Ökotourismus – Chance oder bloße Floskel?
18. Aug 2008
Seitdem bei den Menschen durch die umfassenden Aufklärungsmaßnahmen im Bereich Klima und Umwelt eine Art Umdenken statt gefunden zu haben scheint, fallen auch immer wieder Begriffe, deren genauere Bedeutung sich einem erst beim wiederholten, genauen Hinhören erschließt. Der so genannte Ökotourismus ist einer von ihnen. Unter Ökotourismus versteht man eine besonders bewußte und sanfte Art des Reisens, bei der die Reisenden lernen sollen, mit ihrer Umwelt und auch der Bevölkerung am Urlaubsort rücksichtsvoll umzugehen. Mehr noch, die Touristen können mit ihrer Reise einen aktiven Beitrag zum Umweltschutz in der ausgewählten Region, als auch zum Wohlergehen der Bevölkerung beitragen.

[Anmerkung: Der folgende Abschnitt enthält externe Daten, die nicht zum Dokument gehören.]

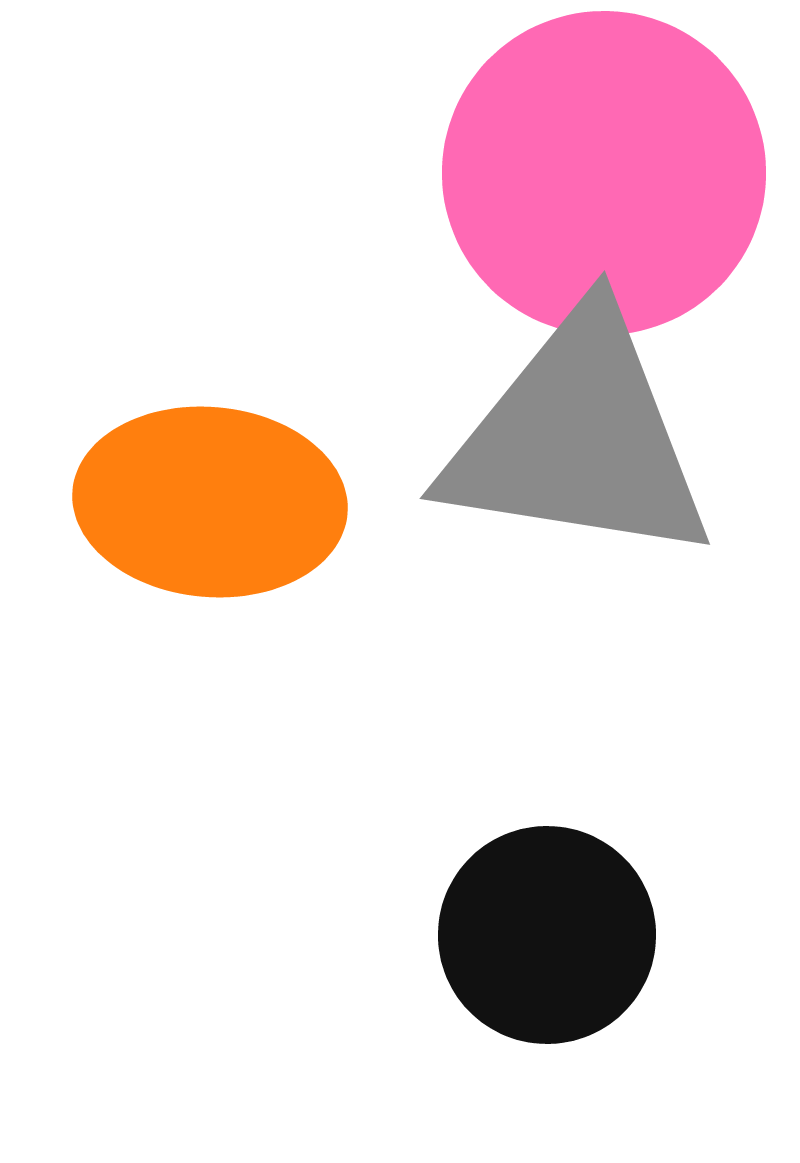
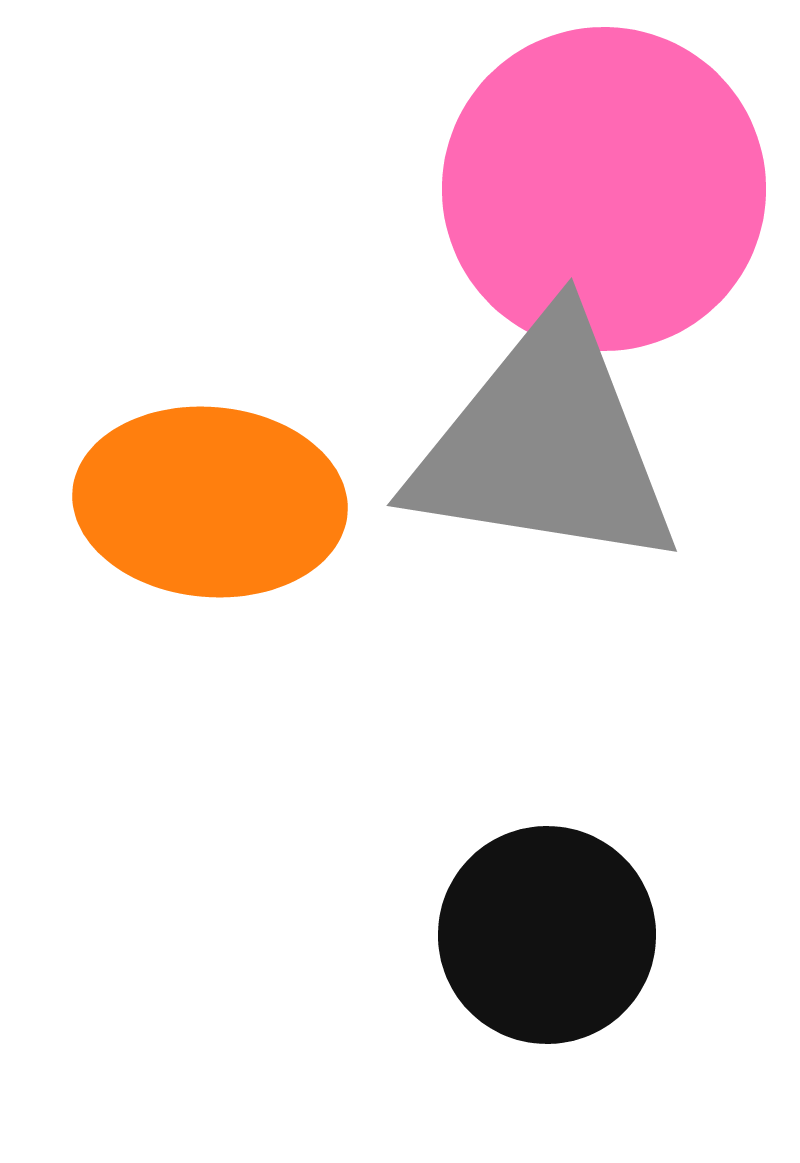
pink circle: moved 16 px down
gray triangle: moved 33 px left, 7 px down
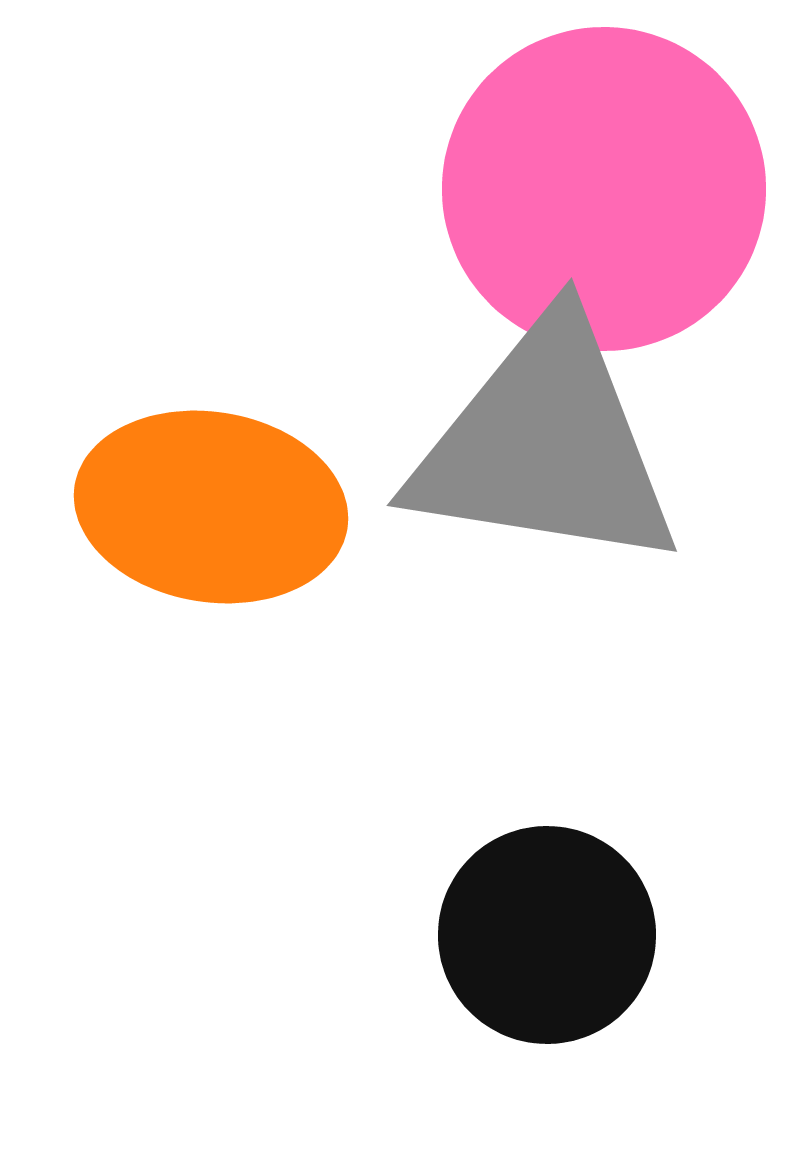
orange ellipse: moved 1 px right, 5 px down; rotated 4 degrees clockwise
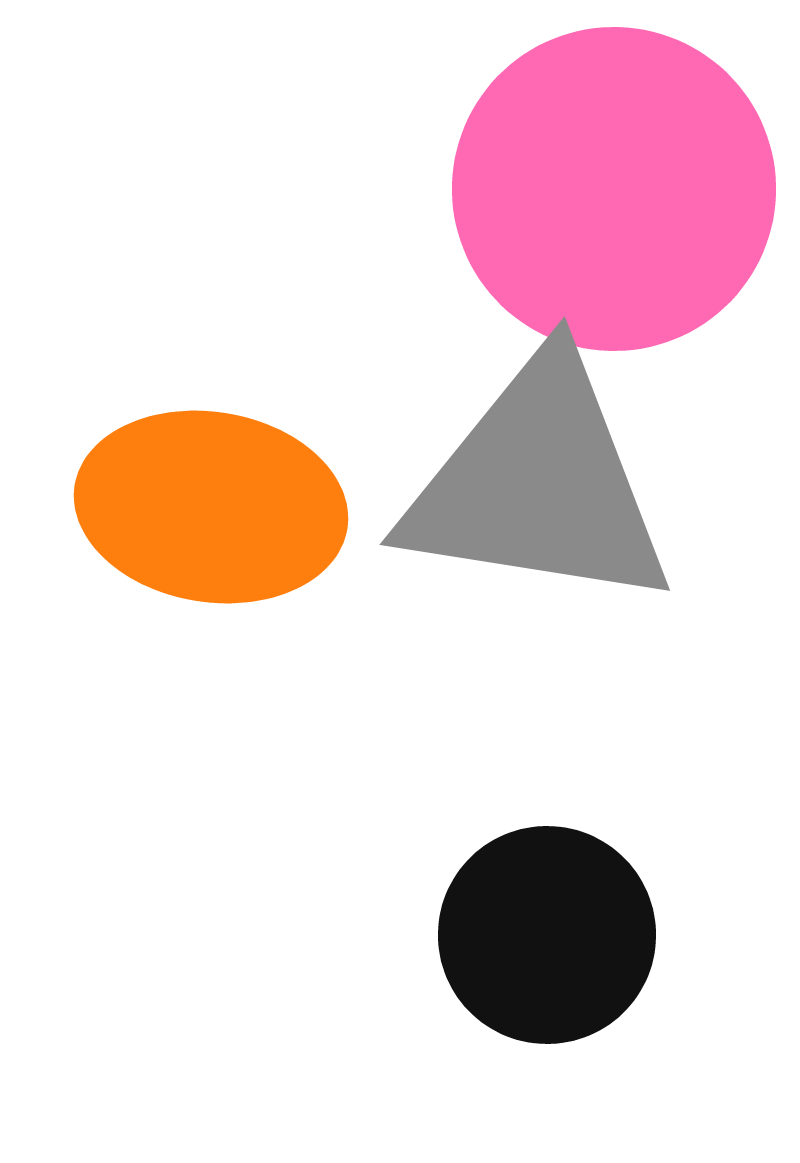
pink circle: moved 10 px right
gray triangle: moved 7 px left, 39 px down
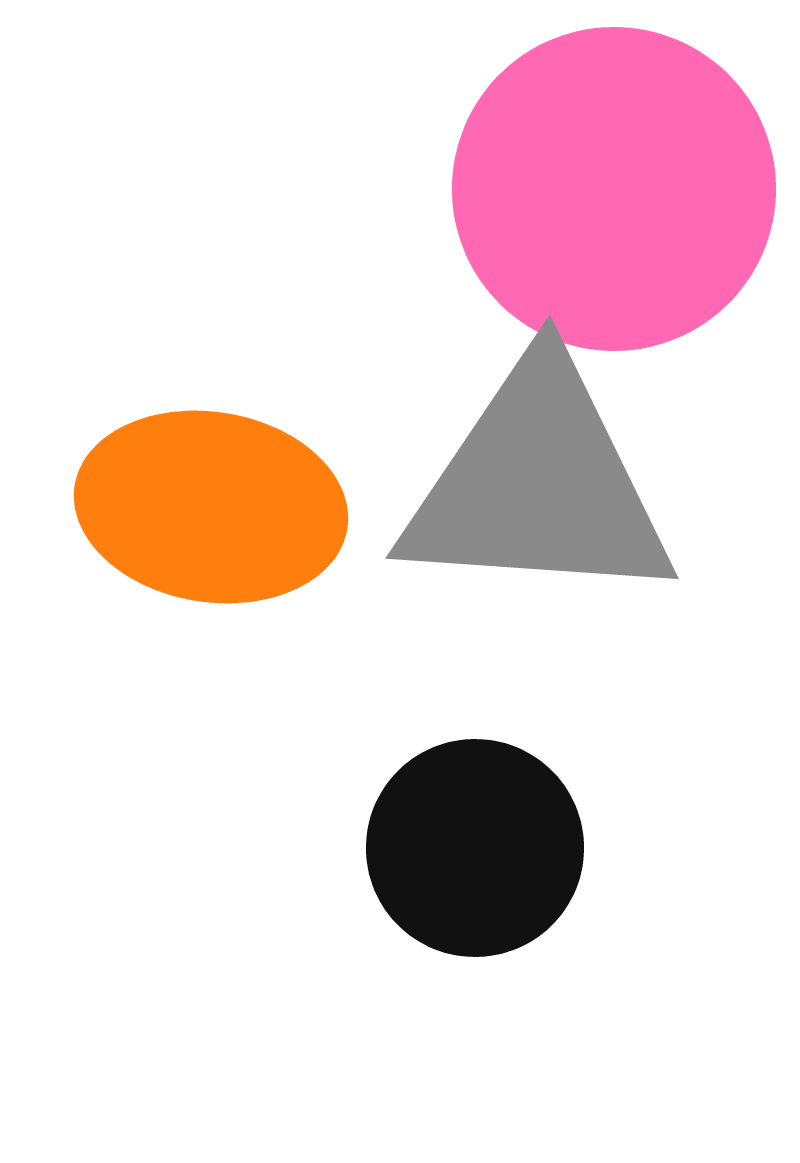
gray triangle: rotated 5 degrees counterclockwise
black circle: moved 72 px left, 87 px up
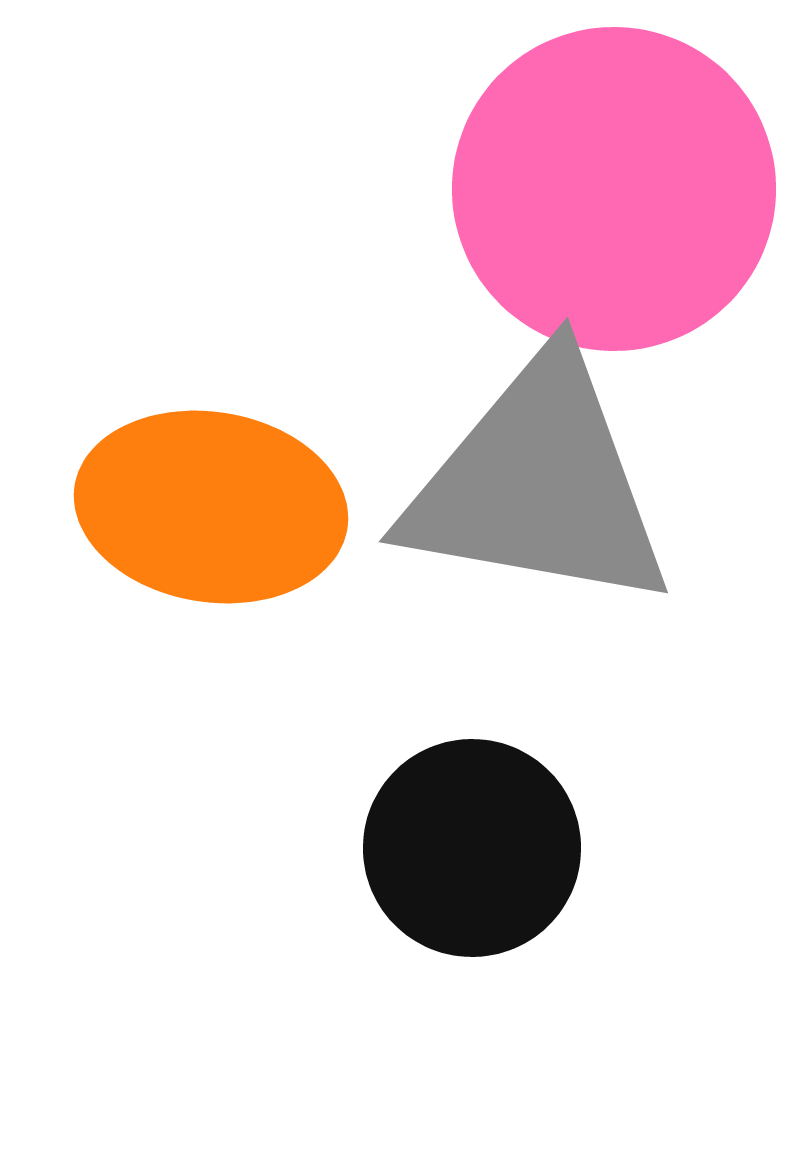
gray triangle: rotated 6 degrees clockwise
black circle: moved 3 px left
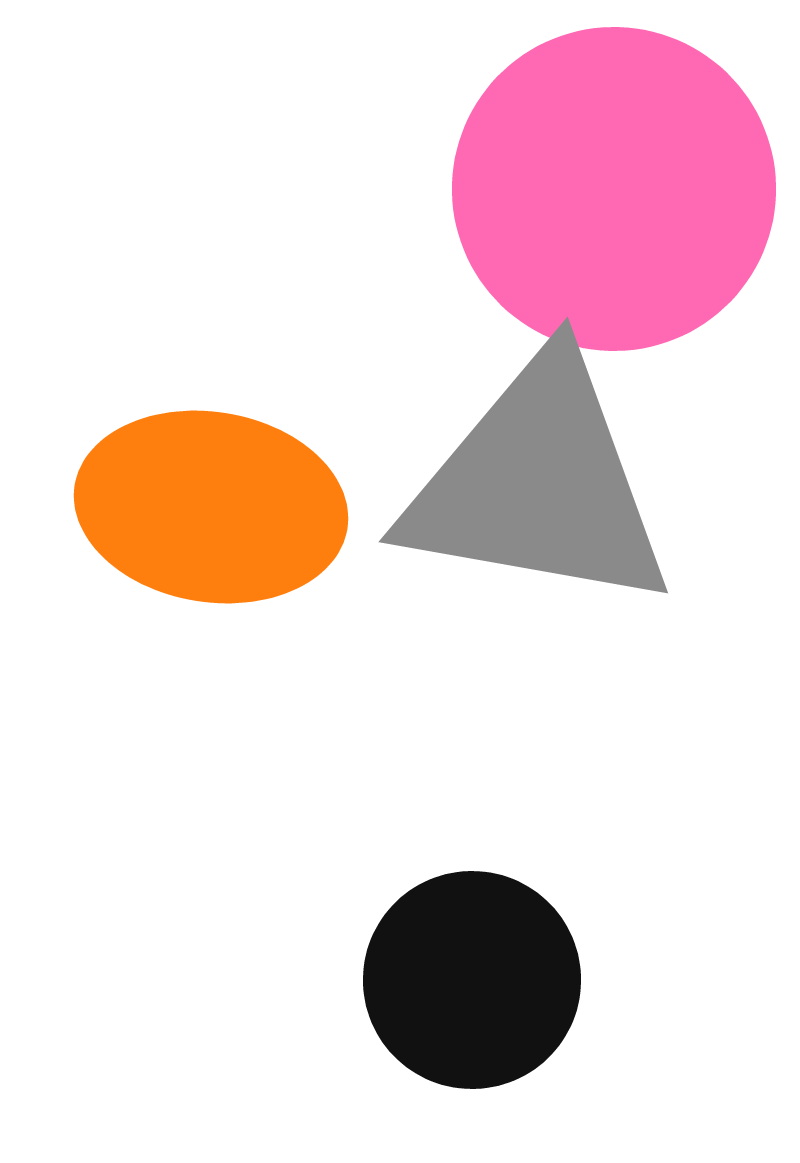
black circle: moved 132 px down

Der Nordwesten Madagaskars beispielsweise war einst von wuchtigen Krokodilbäumen, seltenen Geckos und vom Aussterben bedrohten Schildkröten bevölkert, darunter Arten, die es sonst nirgendwo auf der Welt gibt. Da dieses Wald- und Savannengebiet - im Nationalpark von Ankarafantsika gelegen - damals für die von der Armut bedrohten Reisbauern eine wichtige Quelle für Wasser und Brennholz darstellte, wären die Tiere beinahe aus ihrer Heimat vertrieben worden, wenn die Leitung des Nationalparks nicht rechtzeitig eingegriffen hätte.

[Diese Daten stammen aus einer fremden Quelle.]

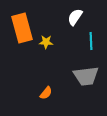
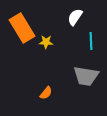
orange rectangle: rotated 16 degrees counterclockwise
gray trapezoid: rotated 16 degrees clockwise
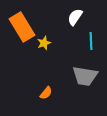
orange rectangle: moved 1 px up
yellow star: moved 2 px left, 1 px down; rotated 24 degrees counterclockwise
gray trapezoid: moved 1 px left
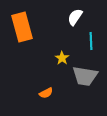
orange rectangle: rotated 16 degrees clockwise
yellow star: moved 18 px right, 15 px down; rotated 16 degrees counterclockwise
orange semicircle: rotated 24 degrees clockwise
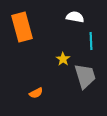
white semicircle: rotated 66 degrees clockwise
yellow star: moved 1 px right, 1 px down
gray trapezoid: rotated 116 degrees counterclockwise
orange semicircle: moved 10 px left
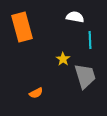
cyan line: moved 1 px left, 1 px up
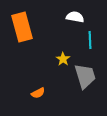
orange semicircle: moved 2 px right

So kam es, dass diejenigen, die oftmals eher eine Bedrohung für die in exotischen Regionen vorhandene heimische Flora und Fauna darstellen, plötzlich zu ihren Rettern wurden – die Touristen. Mit der Einführung des Ökotourismus sind im Nationalpark rund 50 neue Jobs entstanden und die von den Touristen gezahlten Eintrittsgelder kommen sozialen Projekten und dem Naturschutz zu Gute. Und anstatt die Wälder abzuholzen arbeiten die Reisbauern nun als Touristenführer im Park und leisten somit auch einen Beitrag zum Erhalt und Gleichgewicht dieser sensiblen Region. So kann es aussehen, ein optimal funktionierendes Beispiel des Ökotourismus.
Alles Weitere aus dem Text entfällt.